Perhaps because she can play so beautifully when she wants to, it can be a great treat to see Courvoisier wreak havoc with the inside of the piano. The range of sounds she gets is fascinating. At a certain point admittedly, one has to feel for the owner/tuner, because it sounds like she's got to be doing some kind of damage to the inside of a delicate instrument. The percussive effects she wrings out of the prepared instrument are, frankly, astonishing—ranging from distorted bent notes to crawling string effects and clattering bangs. In her way, she sometimes played the drummer for the band by whipping up a chaotic thunderstorm that boomed and clattered under the Steinway's hood. Of course, she could just as easily unleash beautiful twinkling phrases, or intricate atonal clusters like flowing water in the midst of the band's ruminations.

Helias also showed not just great skill, but also his tremendous versatility, as he held down the bottom within a drum-less band without the slightest misstep. When everyone else went silent, his high-speed solos proved enchanting, and his grace with the bow further brought out the wide range of dynamic sounds within the band. Moving gracefully in all tempos, and often seeming to play two roles at once, he was the foundation from which the group stretch out.

One of the great moments of the concert came towards the end, as Stańko took sole possession of center stage for really the only time that night. But what was astonishing was, as the trumpeter played a warm melody with his darkly speaking horn, the bowed strings and dense piano effects created a remarkably full sonic wall around him, so that the listener could have been forgiven for thinking he was listening to a full orchestra, and not three musicians behind a trumpet soloist.
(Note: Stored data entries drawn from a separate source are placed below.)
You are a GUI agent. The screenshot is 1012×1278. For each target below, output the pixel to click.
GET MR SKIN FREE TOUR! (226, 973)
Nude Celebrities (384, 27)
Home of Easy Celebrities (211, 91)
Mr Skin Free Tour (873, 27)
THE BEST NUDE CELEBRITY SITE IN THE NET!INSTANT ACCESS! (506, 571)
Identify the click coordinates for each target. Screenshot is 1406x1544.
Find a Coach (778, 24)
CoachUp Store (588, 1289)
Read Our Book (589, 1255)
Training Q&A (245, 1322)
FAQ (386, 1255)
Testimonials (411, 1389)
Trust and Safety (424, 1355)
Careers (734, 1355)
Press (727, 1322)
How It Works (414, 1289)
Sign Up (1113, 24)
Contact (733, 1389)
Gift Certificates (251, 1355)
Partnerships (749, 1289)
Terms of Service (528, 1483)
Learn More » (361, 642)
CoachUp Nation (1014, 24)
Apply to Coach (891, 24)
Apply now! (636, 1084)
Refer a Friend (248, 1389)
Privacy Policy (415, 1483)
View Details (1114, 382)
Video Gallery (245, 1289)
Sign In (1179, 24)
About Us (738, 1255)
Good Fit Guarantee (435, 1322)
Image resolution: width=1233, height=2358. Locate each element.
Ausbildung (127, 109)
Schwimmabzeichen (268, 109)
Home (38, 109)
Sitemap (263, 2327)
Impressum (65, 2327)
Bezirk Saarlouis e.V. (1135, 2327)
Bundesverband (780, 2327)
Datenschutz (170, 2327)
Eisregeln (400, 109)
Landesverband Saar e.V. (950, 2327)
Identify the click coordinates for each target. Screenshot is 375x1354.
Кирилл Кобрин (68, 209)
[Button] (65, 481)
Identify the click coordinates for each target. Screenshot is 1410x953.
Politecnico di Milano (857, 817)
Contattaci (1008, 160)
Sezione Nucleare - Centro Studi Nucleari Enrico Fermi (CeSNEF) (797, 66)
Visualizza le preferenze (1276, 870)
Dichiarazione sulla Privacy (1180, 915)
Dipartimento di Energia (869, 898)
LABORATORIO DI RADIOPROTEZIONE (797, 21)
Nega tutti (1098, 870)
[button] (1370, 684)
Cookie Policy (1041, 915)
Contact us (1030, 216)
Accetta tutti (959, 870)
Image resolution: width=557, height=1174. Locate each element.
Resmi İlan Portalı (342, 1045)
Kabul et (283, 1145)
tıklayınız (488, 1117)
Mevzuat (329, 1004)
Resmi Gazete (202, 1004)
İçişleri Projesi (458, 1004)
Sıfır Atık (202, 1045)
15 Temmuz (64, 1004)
This was the tremendous flexibility of the band—in that it was simultaneously capable of so much. A single song could contain the brash dissonance of the avant-garde, the evocative feeling of Italian film music, the spacey quality of the European scene, the up-tempo bop of classic jazz, the dense beauty of classicism... This was a band with near unlimited potential.

From left: Tomasz Stańko, Mark Helias

Stańko seemed to know it, too. All night long, he smiled and nodded as the other players stretched out across tunes that he has played many times with many different players. It all sounded new. And at one point, as all three New Yorkers soloed over one of his tunes while he stayed back, he looked positively ecstatic as they took the music in new and unrelentingly fresh directions. This quartet fit together into one of the showstoppers of Vision Fest. They were so unexpected, so fresh, and so good.

In the past, Stańko has been quoted as saying that he's never stopped playing the same song in all his years of playing. Indeed, regardless of style or time, so much of his music seems to be the pure, personal sound hidden somewhere within his breath. Even still, it's truly remarkable how new the same song can be, when complemented by likeminded masters who bring their own rich songs to play in unison.